Winter Prep

Winter Prep

It feels like Fall has just begun, but it's time to get these hives in shape for the Winter (and has been for a while).  I just did a quick inspection of the hives and found that they are woefully low on stores to make it through the Winter months.  Around here, it is suggested that a colony has at least 50 lbs. of stored honey going into the Winter- the hives at TLC Apiary had almost none.  I wouldn't say they were on the brink of starvation, but without help they would never see next spring. 

I gave each hive a little over 2 gallons of 2:1 sugar syrup (2 parts sugar dissolved in 1 part water).  To that I added some lemongrass and spearmint essential oils (to stimulate feeding and also inhibit mold), along with an antibiotic by the name of Fumagilin-B to treat for Nosema disease.  I have mixed feelings about giving antibiotics that may or may not be necessary as a preventative measure, but in the end caution won out.  Last Winter was especially tough for many beekeepers, with high losses, and Nosema certainly played a roll in many of those losses.  It's said that nosema spores are present in all hives, to varying degrees, and a certain level is tolerable to the colony.  There's no way for a small-scale beekeeper like me to effectively test for Nosema (as I would for mite levels), so I'm just going to play it safe.  In the future, I hope to have more colonies to experiment with, withholding treatment from some and breeding from the best.

Mouse guards are also now on the hive entrances.  When the weather turns cold, bees will form a tight cluster within the hive, leaving plenty of cozy corners for mice to move in and set up a nice winter nest.  Putting a metal cover over the entrance with holes too small for a mouse but big enough for a bee is a pretty simple solution.  One just has to make sure they go on early enough, so that a mouse isn't locked in!

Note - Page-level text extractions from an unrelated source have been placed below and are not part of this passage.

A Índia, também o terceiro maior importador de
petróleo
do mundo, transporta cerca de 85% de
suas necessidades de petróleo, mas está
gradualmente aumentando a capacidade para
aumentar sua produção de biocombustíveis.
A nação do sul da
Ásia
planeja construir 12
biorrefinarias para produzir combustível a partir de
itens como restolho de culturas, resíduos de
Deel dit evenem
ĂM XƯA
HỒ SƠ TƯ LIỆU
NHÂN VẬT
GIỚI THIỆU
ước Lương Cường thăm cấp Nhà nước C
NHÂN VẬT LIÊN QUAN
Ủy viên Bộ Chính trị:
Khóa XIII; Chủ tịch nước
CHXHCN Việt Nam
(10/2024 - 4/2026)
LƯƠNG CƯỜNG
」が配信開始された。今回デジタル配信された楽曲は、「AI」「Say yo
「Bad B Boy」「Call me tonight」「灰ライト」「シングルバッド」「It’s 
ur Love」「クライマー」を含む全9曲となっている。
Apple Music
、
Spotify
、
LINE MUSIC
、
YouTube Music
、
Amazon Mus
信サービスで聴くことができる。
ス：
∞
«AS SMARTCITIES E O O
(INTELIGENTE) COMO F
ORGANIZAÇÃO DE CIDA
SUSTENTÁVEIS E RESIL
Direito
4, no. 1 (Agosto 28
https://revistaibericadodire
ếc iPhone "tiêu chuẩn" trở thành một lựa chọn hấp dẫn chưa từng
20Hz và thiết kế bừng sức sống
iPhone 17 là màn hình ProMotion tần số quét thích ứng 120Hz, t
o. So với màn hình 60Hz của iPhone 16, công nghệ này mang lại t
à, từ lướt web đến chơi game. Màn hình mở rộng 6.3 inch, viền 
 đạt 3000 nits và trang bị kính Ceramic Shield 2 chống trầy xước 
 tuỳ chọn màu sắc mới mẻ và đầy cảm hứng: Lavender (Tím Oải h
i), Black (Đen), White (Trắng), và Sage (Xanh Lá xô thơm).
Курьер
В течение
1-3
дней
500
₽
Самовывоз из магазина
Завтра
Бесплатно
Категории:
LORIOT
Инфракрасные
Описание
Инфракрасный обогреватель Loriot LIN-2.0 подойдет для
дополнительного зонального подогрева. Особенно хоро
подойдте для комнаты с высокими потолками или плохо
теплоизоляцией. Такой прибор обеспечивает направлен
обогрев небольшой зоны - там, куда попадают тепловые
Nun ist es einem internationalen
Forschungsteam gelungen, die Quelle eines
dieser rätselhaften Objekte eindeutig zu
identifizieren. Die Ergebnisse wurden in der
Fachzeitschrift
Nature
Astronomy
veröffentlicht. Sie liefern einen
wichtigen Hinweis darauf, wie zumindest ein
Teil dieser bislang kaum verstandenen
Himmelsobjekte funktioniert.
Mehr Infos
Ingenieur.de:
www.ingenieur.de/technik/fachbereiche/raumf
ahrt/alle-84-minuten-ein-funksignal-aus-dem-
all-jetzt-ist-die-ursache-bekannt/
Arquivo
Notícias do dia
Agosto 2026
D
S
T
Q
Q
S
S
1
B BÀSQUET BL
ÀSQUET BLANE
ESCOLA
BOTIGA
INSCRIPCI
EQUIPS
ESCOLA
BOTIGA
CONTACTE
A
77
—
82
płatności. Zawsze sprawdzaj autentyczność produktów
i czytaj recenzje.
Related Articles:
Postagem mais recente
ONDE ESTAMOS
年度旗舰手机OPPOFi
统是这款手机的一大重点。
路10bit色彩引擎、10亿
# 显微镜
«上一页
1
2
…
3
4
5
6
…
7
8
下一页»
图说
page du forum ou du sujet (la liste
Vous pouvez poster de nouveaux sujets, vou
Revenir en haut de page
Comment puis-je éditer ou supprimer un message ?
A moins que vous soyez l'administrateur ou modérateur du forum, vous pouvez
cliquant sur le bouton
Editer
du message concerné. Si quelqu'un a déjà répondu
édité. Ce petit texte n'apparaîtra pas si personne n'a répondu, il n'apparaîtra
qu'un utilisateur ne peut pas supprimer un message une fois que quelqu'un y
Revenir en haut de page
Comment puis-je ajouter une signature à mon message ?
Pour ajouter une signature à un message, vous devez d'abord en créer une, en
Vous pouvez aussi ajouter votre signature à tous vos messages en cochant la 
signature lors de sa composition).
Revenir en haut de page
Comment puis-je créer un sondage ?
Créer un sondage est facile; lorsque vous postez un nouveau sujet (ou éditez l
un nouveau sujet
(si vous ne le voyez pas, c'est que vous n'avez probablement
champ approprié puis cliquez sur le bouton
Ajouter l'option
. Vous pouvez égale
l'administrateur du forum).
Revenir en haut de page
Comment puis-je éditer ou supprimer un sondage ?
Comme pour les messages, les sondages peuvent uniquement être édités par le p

Other than that there's not much else to do to prep for winter here in Southern PA.  The hives don't really need to be wrapped and insulated for our winters.  There is already good ventilation in the hives to keep them dry inside (dampness, not cold, kills bees over the winter).  Now I just need to stay on top of feeding until they make it up to weight.  I've said before, making sugar syrup is my least favorite part of beekeeping, but hopefully when these are no longer first-year hives they'll have a better workforce to provide for themselves.